Remarks of the Managing Director at the Finance at Countdown Event

October 12, 2021

Mr. Vice-President, Excellencies, Colleagues, Friends.

It is a great pleasure and an honor to address you today. My only regret is that I cannot be there with you in Edinburgh.

In 30 days-time—less than 50 miles away, in Glasgow—COP26 will reach its conclusion.

That is one month for world leaders to make a choice.

Either we choose now deep reductions in greenhouse gas emissions in the coming decades—or we choose severe, widespread, and irreversible damage to our planet, with grave human and economic consequences.

If those are our options, is it really a choice? The right path forward is so clear.

It doesn’t mean it is easy. The right choice requires the total transformation of our economies and our way of living. And that entails vast financing needs.

IMF staff estimate that we need additional global investments of $6 to 10 trillion in the next decade to reach net-zero targets. At the same time, we have to deal with global adaptation – so critical for climate-vulnerable countries – that could require some to $3 trillion and counting.

Mobilizing such sums is a massive undertaking, especially as we are still grappling with another global crisis. But it is the best investment we can do for our present and our future.

The world sees that. Sustainable funds—and climate funds in particular—have grown faster than conventional funds in the recent past. Just last year, climate-themed funds grew by about 50 percent.

This growing popularity means more capital is available to firms with a high sustainability rating, boosting their bonds and shares issuance. It means increasing support for green shareholder resolutions. Just think—there are activist investors now on the boards of major oil companies, pushing for changes to their climate strategy.

Unfortunately, the climate fund sector may be growing but it is still too small. In 2020, these funds accounted for only $130 billion out of the roughly $49 trillion—that’s barely one quarter of one percent of the global investment fund market! And that has to change.

For the investment fund sector to play a bigger role in driving the transition to low carbon and resilient economies, policymakers must urgently step up.

Some actions can start next month at COP26.

First, we need a critical price signal to redirect investment and innovation to clean technologies and incentivize energy efficiency.

And this price signal has to be predictably stronger—in our estimate by 2030, we need an average global price of $75 per ton of CO2, way up from today’s $3 per ton.

To accelerate progress, IMF staff has proposed an international carbon price floor, with prices differentiated by development levels and accommodation of non-pricing approaches.

For example, where a carbon tax is politically tricky, regulations, emissions trading, and feebates provide an alternative.

Second, we must strengthen the global climate information architecture to correctly manage physical and transition climate risks and allocate capital efficiently.

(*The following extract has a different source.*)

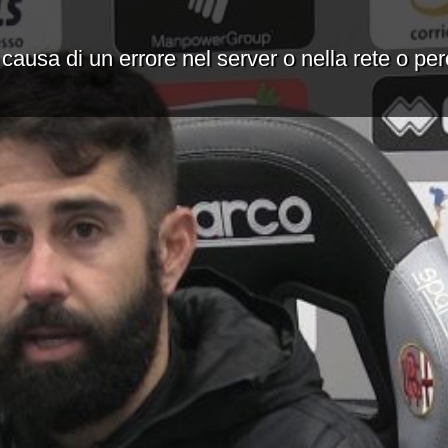
 causa di un errore nel server o nella rete o pe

That means, we need better data, better disclosures, and better sustainable finance classifications, including taxonomies.

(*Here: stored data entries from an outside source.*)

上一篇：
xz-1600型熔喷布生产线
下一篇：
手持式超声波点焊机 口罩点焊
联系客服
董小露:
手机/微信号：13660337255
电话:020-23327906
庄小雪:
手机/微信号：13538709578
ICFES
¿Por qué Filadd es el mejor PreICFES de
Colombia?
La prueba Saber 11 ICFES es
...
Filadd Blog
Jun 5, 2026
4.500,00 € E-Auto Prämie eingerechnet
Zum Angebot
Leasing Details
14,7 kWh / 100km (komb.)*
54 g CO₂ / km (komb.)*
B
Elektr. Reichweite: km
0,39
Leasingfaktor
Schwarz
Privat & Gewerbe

These important steps would accelerate capital flows by improving transparency, boosting market confidence, strengthening oversight, and reducing “greenwashing.”

We work with the Financial Stability Board and many others to bridge data gaps and develop a global set of disclosure standards.

We also work with the OECD and World Bank on high-level principles for sustainable finance classification to help align investments with climate goals.

And our Financial Sector Assessment Programs are increasingly looking at how climate-related risks can impact financial stability and resilience.

This is important groundwork, but more needs to be done and faster. And COP26 is an opportunity to agree on the next steps.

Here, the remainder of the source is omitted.